Endothelin receptor B (ETBR) is predominantly expressed in glial cells in the brain [36] and extremely highly expressed in the SFO [31]. Furthermore, ET peptides and their receptors are intimately involved in the physiological control of systemic blood pressure and Na homeostasis [43]. It was thus tempting to speculate that ET is involved in signaling mechanisms mediated by sensor molecules such as Nax in the SFO.

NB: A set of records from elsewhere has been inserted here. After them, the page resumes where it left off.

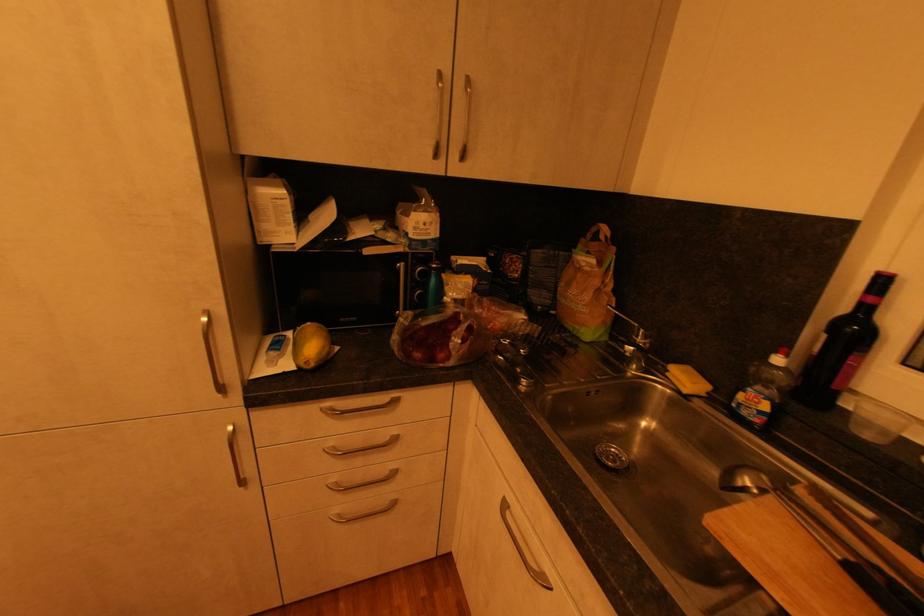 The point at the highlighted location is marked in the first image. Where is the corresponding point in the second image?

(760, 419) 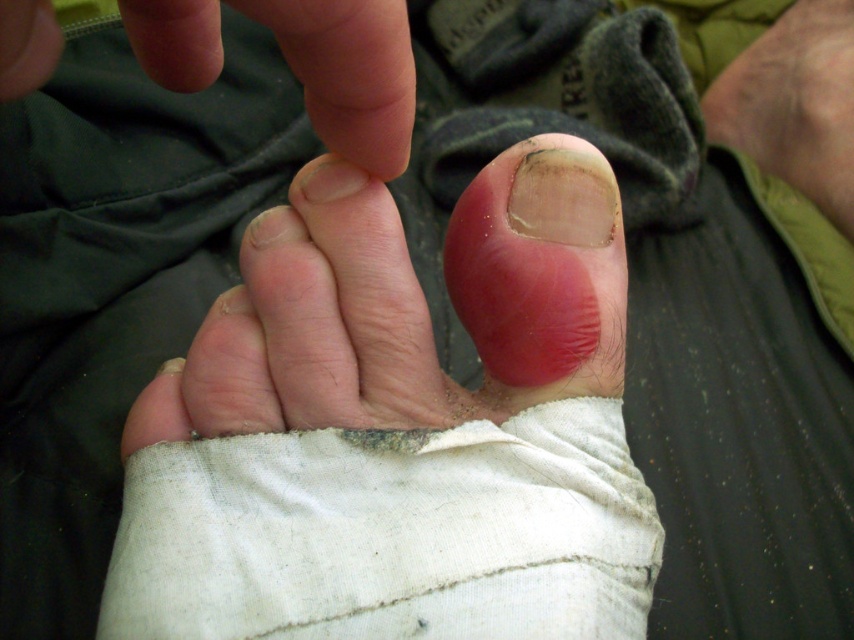 What do you see at coordinates (542, 268) in the screenshot? Image resolution: width=854 pixels, height=640 pixels. I see `pink flesh-toned nail at center` at bounding box center [542, 268].

Is pink flesh-toned nail at center wider than dry skin at upper right?

No, pink flesh-toned nail at center is not wider than dry skin at upper right.

Does point (525, 234) come in front of point (798, 147)?

Yes, it is in front of point (798, 147).

In order to click on pink flesh-toned nail at center in this screenshot , I will do `click(542, 268)`.

Can you confirm if pink flesh-toned toe at center is bigger than dry skin at upper right?

Actually, pink flesh-toned toe at center might be smaller than dry skin at upper right.

Who is more forward, (354, 257) or (793, 97)?

Positioned in front is point (354, 257).

Is point (334, 177) behind point (771, 112)?

No, (334, 177) is in front of (771, 112).

Find the location of a particular element. The height and width of the screenshot is (640, 854). pink flesh-toned toe at center is located at coordinates (407, 305).

Measure the distance from pink flesh-toned toe at center to pink flesh-toned nail at center.

They are 1.10 inches apart.

Does pink flesh-toned toe at center appear over pink flesh-toned nail at center?

Actually, pink flesh-toned toe at center is below pink flesh-toned nail at center.

What are the coordinates of `pink flesh-toned toe at center` in the screenshot? It's located at (407, 305). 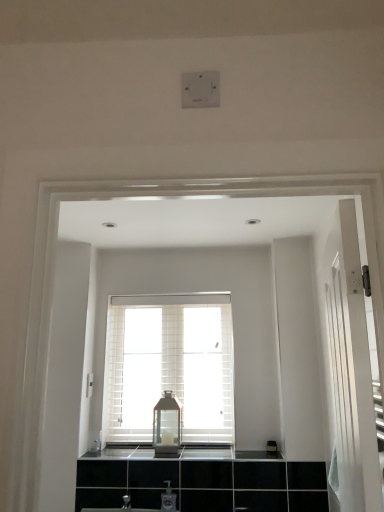 Where is `vacant space in matte glass lantern at center (from a real-world perspective)`? vacant space in matte glass lantern at center (from a real-world perspective) is located at coordinates (158, 448). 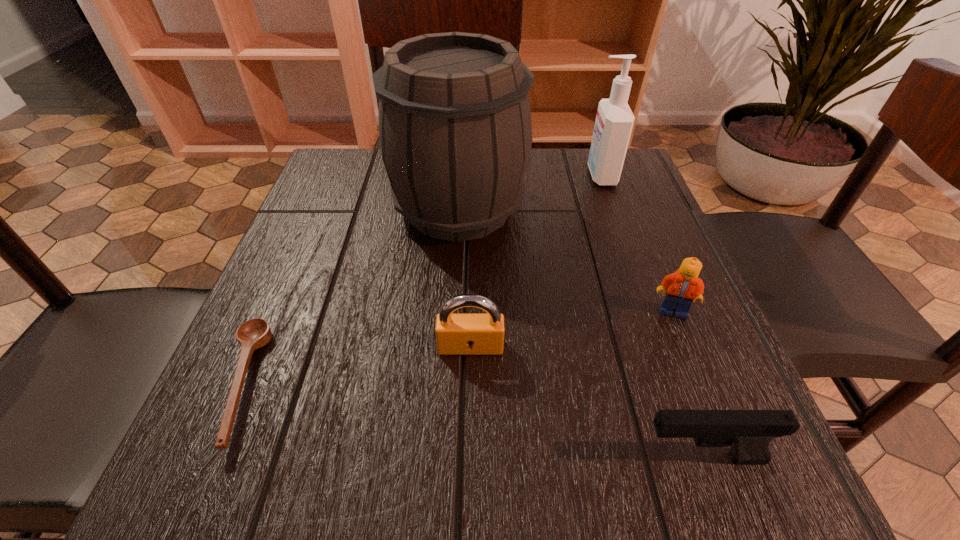 The image size is (960, 540). In order to click on vacant position at the left edge of the desktop in this screenshot , I will do `click(324, 299)`.

Locate an element on the screen. Image resolution: width=960 pixels, height=540 pixels. vacant space at the right edge is located at coordinates (637, 298).

In the image, there is a desktop. What are the coordinates of `vacant region at the far left corner` in the screenshot? It's located at (355, 158).

I want to click on vacant space at the far right corner of the desktop, so point(575,165).

At what (x,y) coordinates should I click in order to perform the action: click on vacant region between the tallest object and the second tallest object. Please return your answer as a coordinate pair (x, y). This screenshot has height=540, width=960. Looking at the image, I should click on (530, 192).

Where is `free space between the tallest object and the fifth shortest object`? free space between the tallest object and the fifth shortest object is located at coordinates (530, 192).

This screenshot has height=540, width=960. Find the location of `free spot between the pistol and the leftmost object`. free spot between the pistol and the leftmost object is located at coordinates (470, 421).

Find the location of a particular element. This screenshot has width=960, height=540. vacant area that lies between the pistol and the tallest object is located at coordinates (580, 333).

Locate an element on the screen. This screenshot has width=960, height=540. free area in between the fourth nearest object and the padlock is located at coordinates (571, 329).

Find the location of a particular element. This screenshot has width=960, height=540. vacant space in between the padlock and the fourth nearest object is located at coordinates (571, 329). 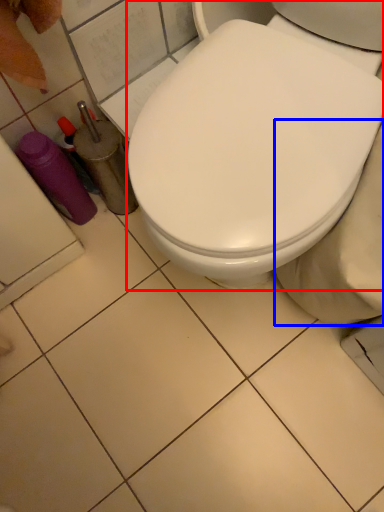 Question: Which object appears farthest to the camera in this image, toilet (highlighted by a red box) or bidet (highlighted by a blue box)?

Choices:
 (A) toilet
 (B) bidet

Answer: (B)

By our in situ hybridization, ET-3, but not ET-1 or ET-2 messenger RNA (mRNA), was detected in some cells inside the SFO [35]. Moreover, ET-converting enzymes (Ece1 and Ece2), proteases responsible for the conversion of inactive ET precursors (big endothelin) to bioactive mature forms [41], were also expressed in the SFO in a similar manner [35]. This situation suggested the presence of autocrine or paracrine signaling mechanisms for ET in the SFO (see below).
Enhancement mechanism of Nax sensitivity in vivo by ET-3
We examined the effects of ET-3 on the [Na+]o dependency of Nax by using the patch clamp method [35]. [Na+]o-sensitive inward currents were observed when the “high Na+ solution” ([Na+]o = 170 mM) was applied to Nax-positive SFO cells derived from WT mice [35]. The dose response curve of the [Na+]o-dependent response reached a maximum at ∼170 mM without ET-3; C 1/2 was 161 mM (Fig. 2a; [ET-3] = 0 nM). When 1 nM ET-3 was applied, the response curve of [Na+]o dependency shifted to the lower side; the C 1/2 value shifted to 133 mM (Fig. 2a; [ET-3] = 1 nM). This condition may reflect a physiological situation in vivo.
During dehydration, ET-3 mRNA levels in the SFO increased in a time-dependent manner (Fig. 2b; approximately ten fold at 36 h compared to 0 h). On the other hand, the expression of ETBR was not regulated by dehydration [35]. The activation of Nax via ETBR was revealed to be mediated by a PKC pathway that activates ERK1/2 downstream [35] (Fig. 2c). The phosphorylation of ERK1/2 was consistently and markedly enhanced in the SFO tissues of dehydrated mice [35].
Cells in the SFO, which lacks a BBB, may be exposed to circulating hormones, including ETs [61]. However, ET-3 levels in the plasma and CSF remained low even after 1–2 days of dehydration (ranging from 13 to 32 pM) [35]. Because ET-3 at 50 pM did not affect Nax gating, ET-3 locally produced in the SFO probably stimulates Nax-positive glial cells through ETBR in an autocrine or paracrine fashion.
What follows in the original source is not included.